In full and unchanged, set down the entries that follow, with no images.
* * *
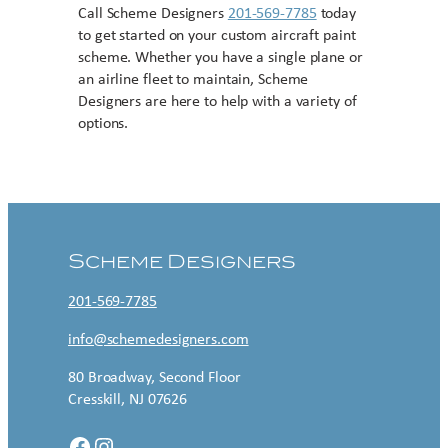
Call Scheme Designers
201-569-7785
today
to get started on your custom aircraft paint
scheme. Whether you have a single plane or
an airline fleet to maintain, Scheme
Designers are here to help with a variety of
options.
Contact US
Scheme Designers
201-569-7785
info@schemedesigners.com
80 Broadway, Second Floor
Cresskill, NJ 07626
Facebook
Instagram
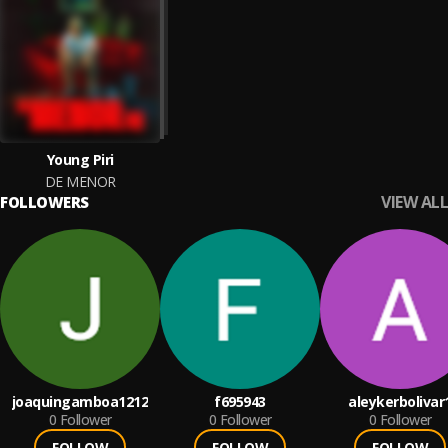
Young Piri
DE MENOR
VIEW ALL
FOLLOWERS
joaquingamboa1212
f695943
aleykerbolivar
0
Follower
0
Follower
0
Follower
FOLLOW
FOLLOW
FOLLOW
* * *
* **TASK SOLUTION**
Call Scheme Designers
201-569-7785
today
to get started on your custom aircraft paint
scheme. Whether you have a single plane or
an airline fleet to maintain, Scheme
Designers are here to help with a variety of
options.
Contact US
Scheme Designers
201-569-7785
info@schemedesigners.com
80 Broadway, Second Floor
Cresskill, NJ 07626
Facebook
Instagram
Young Piri
DE MENOR
VIEW ALL
FOLLOWERS
joaquingamboa1212
f695943
aleykerbolivar
0
Follower
0
Follower
0
Follower
FOLLOW
FOLLOW
FOLLOW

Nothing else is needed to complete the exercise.